最近では交流が途絶えて近況を伝え聞く程度だったが、ついこないだまで元気に働いていると聞いていた。

発見されてからあっという間に進行してしまったらしい。

そいつは、とにかくクソガキだった。

泣かされたりいじめられた女の子はたくさんいたし、思いもよらない無謀な遊びやイタズラをしょっちゅうやってのけてた。

つるむ連中も同じぐらいクソガキで、決して特別扱いしなかった。

いつも一緒に遊んで当たり前のようにケンカしあっていた。

ソイツとは殴りあっただの物壊されただの、苦笑ものの思い出ばかりだが、未だに忘れられないのは当時うちで飼っていた猫が帰ってこなかったときのこと。

家の裏手の道路で車に轢かれそうになっていたところを助け、真冬の早朝にうちまで走って連れて来てくれたのはソイツだった。

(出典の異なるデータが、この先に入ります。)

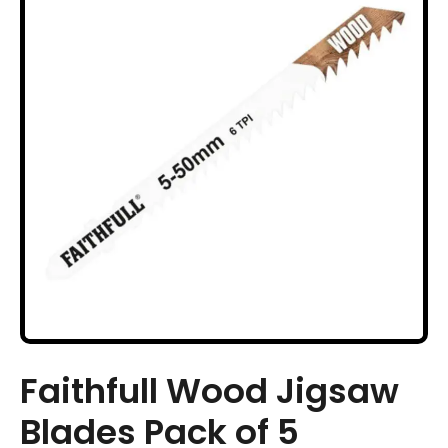
Faithfull Wood Jigsaw
Blades Pack of 5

「猫、少し怪我してるけど、こんなもんなめりゃ直るよ。」

そう一言いうとやつは帰っていった。

その後姿は、ところどころすりむいていて血がにじんでいた。

玄関に入ってきたとき、一瞬でも「朝飯が済むか済まないかの時間なのに、もう遊ぶ気で来たのか」と考えてしまったことを、今でも申し訳ないと思っている。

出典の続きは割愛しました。